Sylvia Plath hits the town in the first of what we hope is a successful series of renowned writers’ party testimonials.
The sin. The sin. What are we to do here but wrestle with each other’s bones? Radio echoes through my skeleton and yours, too, but its pulse is too quick. Our bodies grow greasy soon from the soiled dance. Darling, this is a party. I am so tired and it’s been only ten minutes. I am too pure for these dances.
My friend Annette approaches me with a cool tumbler of a drink, brown. “Want to play Cards Against Humanity, Sylvia?”
I shake my head, no, my nose wagging before me. Sneering. Annette turns around and I am alone. My blond curls, slightly displaced. I want to be tended to but I want to be by myself. I always want to be, to be by myself. No one can measure my tongue but me.
“Can I get you a drink, Sylvia?” I find Carlos asking me as I lose my head.
“Please,” I say. “Please, yes. A drink.”
He mixes up some brown liquid for me, too, with other tonics more ambiguous added — I watch — and he returns. The drink runs through my mouth, into my throat, through my throat, well into my tubes and veins and blood and everywhere no one can see. I feel it hit my dinner and I sway toward my cup for more.
Does this liquid purify me further? It is detoxifying, this wretched stuff. Everything around me dulls as I feel cleaner. The room’s pulse no longer renders my bones tough; the radio feels good, better than before, my bones smooth and not so absolute.

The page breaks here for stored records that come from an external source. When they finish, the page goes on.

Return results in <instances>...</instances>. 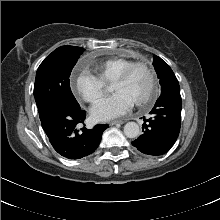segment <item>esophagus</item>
Here are the masks:
<instances>
[{"label": "esophagus", "instance_id": "1", "mask_svg": "<svg viewBox=\"0 0 220 220\" xmlns=\"http://www.w3.org/2000/svg\"><path fill=\"white\" fill-rule=\"evenodd\" d=\"M123 123H125V120H114L110 122V125L123 124Z\"/></svg>", "mask_w": 220, "mask_h": 220}]
</instances>
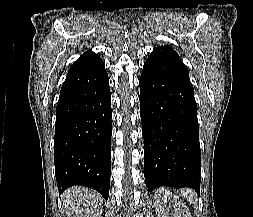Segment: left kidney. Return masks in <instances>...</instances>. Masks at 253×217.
I'll return each mask as SVG.
<instances>
[{
    "mask_svg": "<svg viewBox=\"0 0 253 217\" xmlns=\"http://www.w3.org/2000/svg\"><path fill=\"white\" fill-rule=\"evenodd\" d=\"M154 200L158 217H192L187 206L169 190L159 189Z\"/></svg>",
    "mask_w": 253,
    "mask_h": 217,
    "instance_id": "1",
    "label": "left kidney"
}]
</instances>
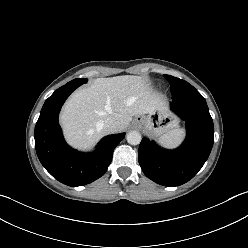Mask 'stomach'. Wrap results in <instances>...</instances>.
I'll return each mask as SVG.
<instances>
[{"label": "stomach", "mask_w": 248, "mask_h": 248, "mask_svg": "<svg viewBox=\"0 0 248 248\" xmlns=\"http://www.w3.org/2000/svg\"><path fill=\"white\" fill-rule=\"evenodd\" d=\"M138 118L144 131L156 137L171 131L177 125V122L165 112H156L148 116H138L137 120Z\"/></svg>", "instance_id": "obj_1"}]
</instances>
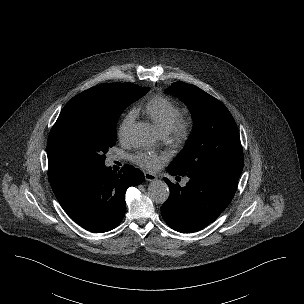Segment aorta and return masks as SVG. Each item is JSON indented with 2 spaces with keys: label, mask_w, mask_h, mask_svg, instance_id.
I'll return each mask as SVG.
<instances>
[{
  "label": "aorta",
  "mask_w": 304,
  "mask_h": 304,
  "mask_svg": "<svg viewBox=\"0 0 304 304\" xmlns=\"http://www.w3.org/2000/svg\"><path fill=\"white\" fill-rule=\"evenodd\" d=\"M132 144L136 147H147L151 144V127L138 123L130 135ZM169 187L162 180H153L148 186V195L156 203H164L169 197Z\"/></svg>",
  "instance_id": "obj_1"
}]
</instances>
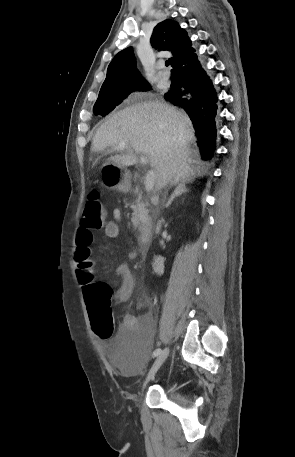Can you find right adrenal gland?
<instances>
[{
	"label": "right adrenal gland",
	"instance_id": "1",
	"mask_svg": "<svg viewBox=\"0 0 295 457\" xmlns=\"http://www.w3.org/2000/svg\"><path fill=\"white\" fill-rule=\"evenodd\" d=\"M189 183H192V180H190V179H182V180H180V182L177 183L176 189H175L174 192L171 194V196L169 197V199H168V201H167V203H166V207H167V208L171 205L172 201H173L176 197L182 195L183 193H186V192H189V191H190V189L187 188V186H186V185L189 184Z\"/></svg>",
	"mask_w": 295,
	"mask_h": 457
}]
</instances>
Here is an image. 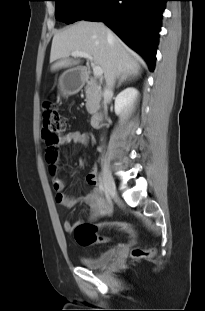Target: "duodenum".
Masks as SVG:
<instances>
[{"label": "duodenum", "instance_id": "duodenum-1", "mask_svg": "<svg viewBox=\"0 0 205 311\" xmlns=\"http://www.w3.org/2000/svg\"><path fill=\"white\" fill-rule=\"evenodd\" d=\"M79 74H80L83 82H88V81L91 82L92 81V77L89 75L87 68H84V67L81 68L79 70ZM101 120H102V114L99 112H96L91 116L90 123L93 127H96L99 125Z\"/></svg>", "mask_w": 205, "mask_h": 311}]
</instances>
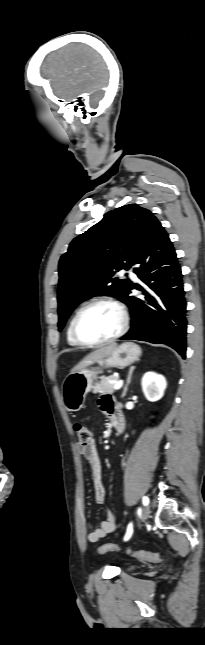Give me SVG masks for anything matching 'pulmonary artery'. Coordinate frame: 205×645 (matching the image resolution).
Instances as JSON below:
<instances>
[{
	"instance_id": "pulmonary-artery-1",
	"label": "pulmonary artery",
	"mask_w": 205,
	"mask_h": 645,
	"mask_svg": "<svg viewBox=\"0 0 205 645\" xmlns=\"http://www.w3.org/2000/svg\"><path fill=\"white\" fill-rule=\"evenodd\" d=\"M121 273L122 274L127 273L131 278L136 279V274L131 269H128V270L124 269L121 271Z\"/></svg>"
}]
</instances>
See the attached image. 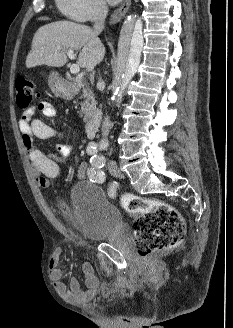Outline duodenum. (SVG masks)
<instances>
[{
    "label": "duodenum",
    "instance_id": "duodenum-1",
    "mask_svg": "<svg viewBox=\"0 0 233 328\" xmlns=\"http://www.w3.org/2000/svg\"><path fill=\"white\" fill-rule=\"evenodd\" d=\"M98 127V122L95 116H92L87 122L88 135L94 136Z\"/></svg>",
    "mask_w": 233,
    "mask_h": 328
}]
</instances>
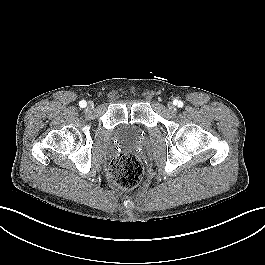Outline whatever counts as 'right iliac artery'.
Listing matches in <instances>:
<instances>
[{"instance_id":"right-iliac-artery-1","label":"right iliac artery","mask_w":265,"mask_h":265,"mask_svg":"<svg viewBox=\"0 0 265 265\" xmlns=\"http://www.w3.org/2000/svg\"><path fill=\"white\" fill-rule=\"evenodd\" d=\"M86 105H87V103H86L85 100H82V101L79 102V106H80L81 108L86 107Z\"/></svg>"}]
</instances>
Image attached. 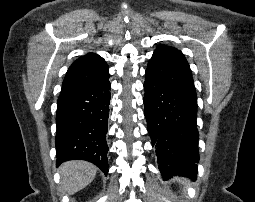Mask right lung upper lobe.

Annette finds me rollicking. My scarf slips from my head and she reaches for it, wraps it daintily around my skull. “I saw you talking with Carlos,” she informs me.
“What’s that about?”
“He understands my tiny heart and coughing limbs,” I tell her. She rolls her eyes.
I fall upon myself several times this night. I go home. Falling, falling, falling. My bones feel no longer easy, yet not again tough. The grease returns, my skin is an oil slick. I do not know these pains! The pain is harder yet, concentrated, the day next. My temple buzzes with each thought of last night’s throbbing soul — awash in smoky liquid and ice cubes — and I fry on the stove and deep in my vertebrae a cast-iron skillet of bacon and eggs.